Hubei Key Laboratory of Metabolic and Chronic Diseases, Wuhan, China.
J Cell Physiol. 2021 Jul;236(7):5176-5192. doi: 10.1002/jcp.30223. Epub 2020 Dec 23.
TMEM173 has been reported to participate in endoplasmic reticulum stress, inflammation and immunology, all of which closely involved with cardiac hypertrophy. But its role in autophagy is not fully figured out. In our research, Tmem173 global knockout (KO) mice manifested more deteriorated hypertrophy, fibrosis, inflammatory infiltration and cardiac malfunction compared with wild type C57BL/6 mice after 6 weeks of transverse aortic constriction. And KO mice showed inhibited autophagosome degradation in myocardium observed under transmission electron microscope and in protein level. In in vitro experiments conducted in neonatal rat cardiomyocytes under phenylephrine treatment, the abundance of Tmem173 gene was negatively related to the abundance of LC3-Ⅱ and the number of red and yellow fluorescent dots, of which reflected the capacity of autophagosome degradation. These results indicated that TMEM173 might be a promoter of autophagic flux and protected against pressure overload-induced cardiac hypertrophy. It may serve as a potential therapeutic target for cardiac hypertrophy in the future.

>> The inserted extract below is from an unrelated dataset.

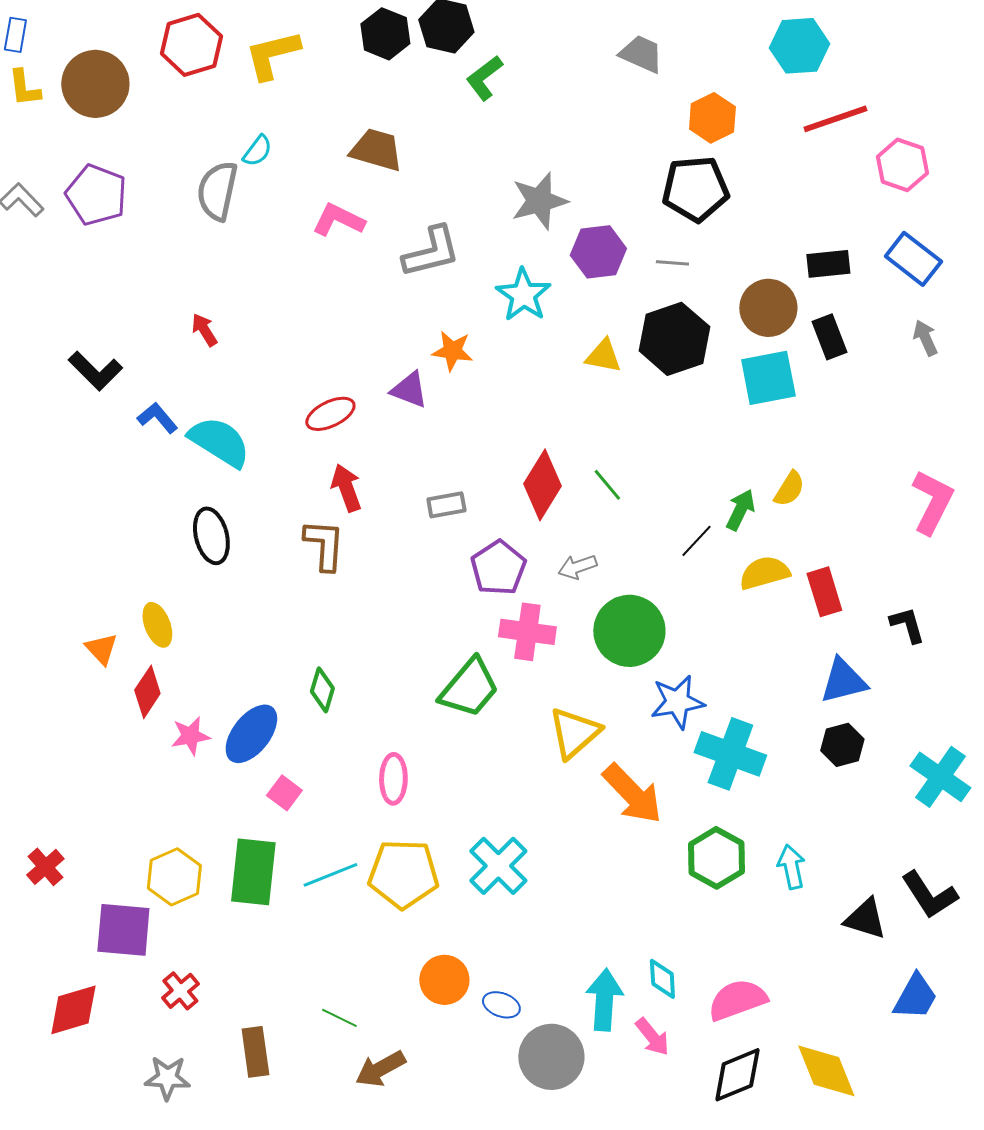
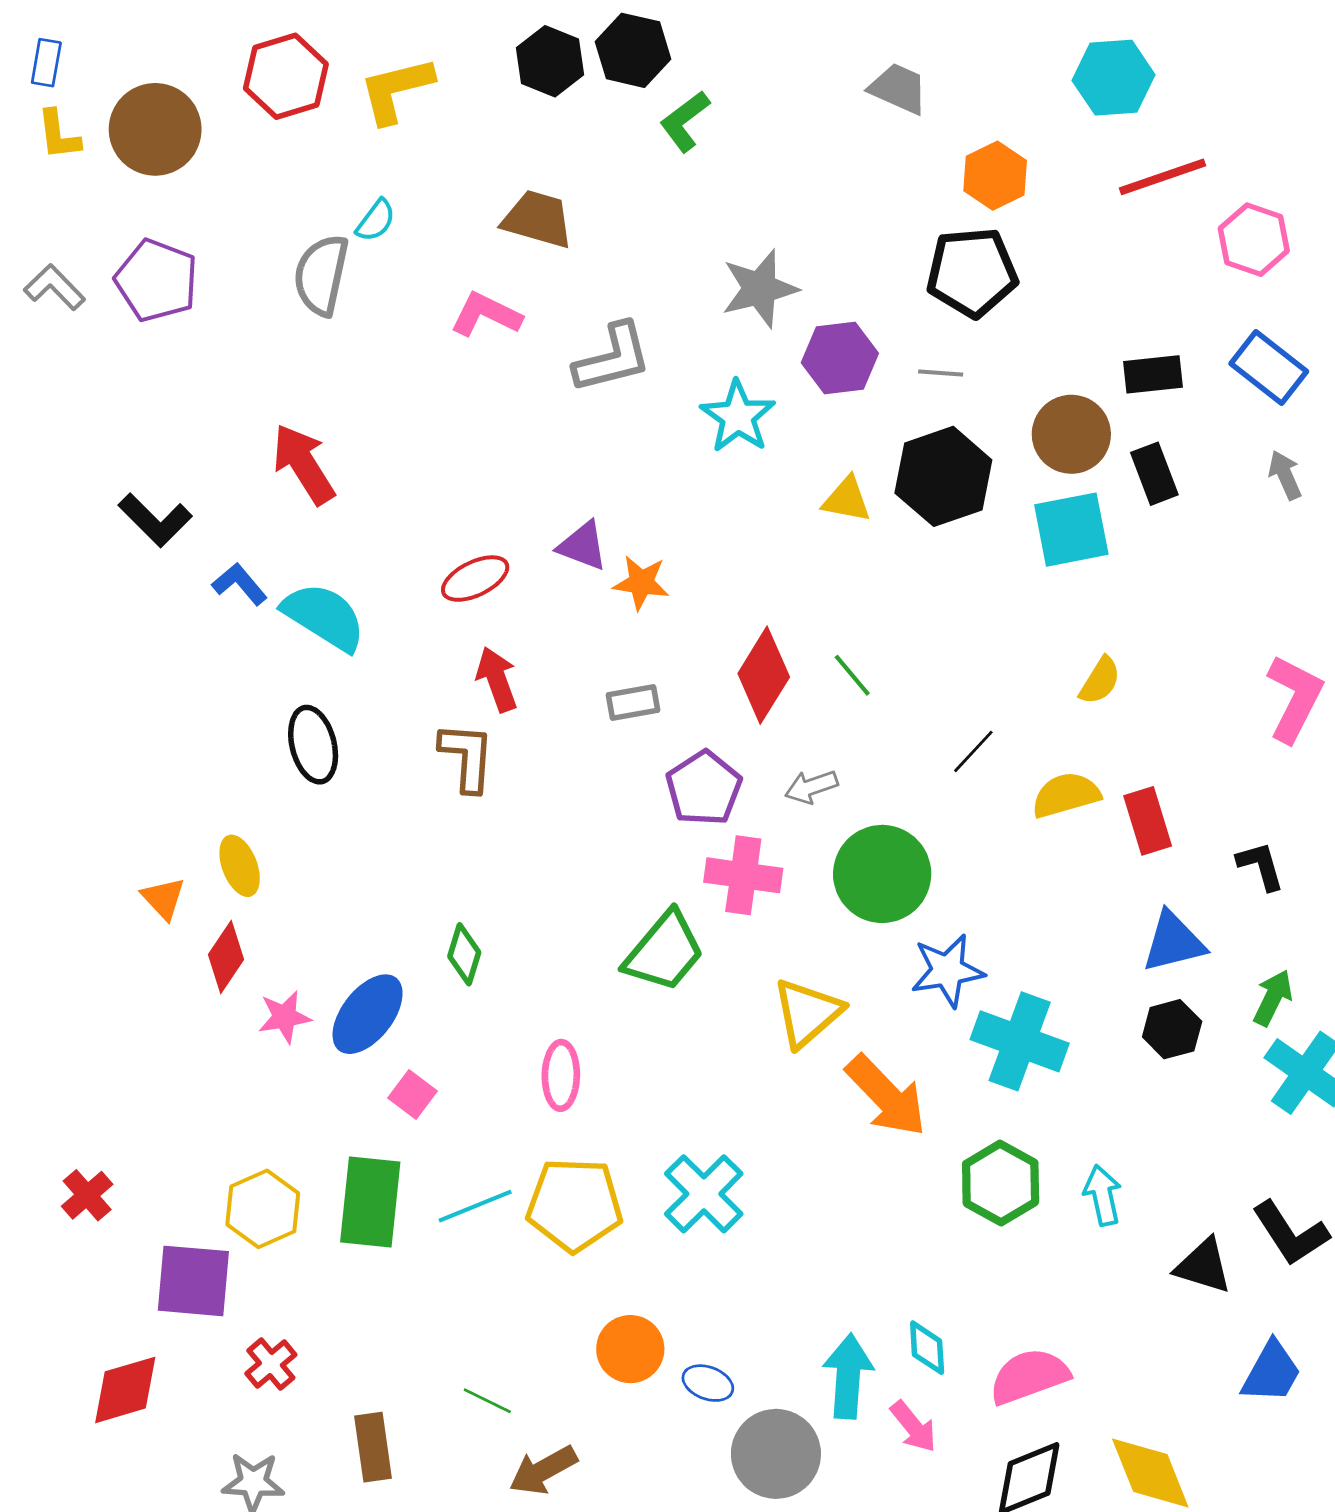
red arrow: (204, 330) -> (304, 464), size x1.8
orange star: (452, 351) -> (641, 583), moved
green arrow: (740, 510) -> (1273, 998), moved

TMEM173 已被报道参与内质网应激、炎症和免疫学,这些都与心肌肥厚密切相关。但其在自噬中的作用尚未完全阐明。在我们的研究中,与野生型 C57BL/6 小鼠相比,Tmem173 全局敲除(KO)小鼠在横主动脉缩窄 6 周后表现出更严重的心肌肥厚、纤维化、炎症浸润和心功能障碍。并且在透射电镜下和蛋白水平观察到 KO 小鼠心肌中的自噬体降解受到抑制。在苯肾上腺素处理的新生大鼠心肌细胞的体外实验中,Tmem173 基因的丰度与 LC3-Ⅱ的丰度和红色和黄色荧光斑点的数量呈负相关,这反映了自噬体降解的能力。这些结果表明,TMEM173 可能是自噬流的促进剂,可防止压力超负荷引起的心肌肥厚。它可能成为未来心肌肥厚的潜在治疗靶点。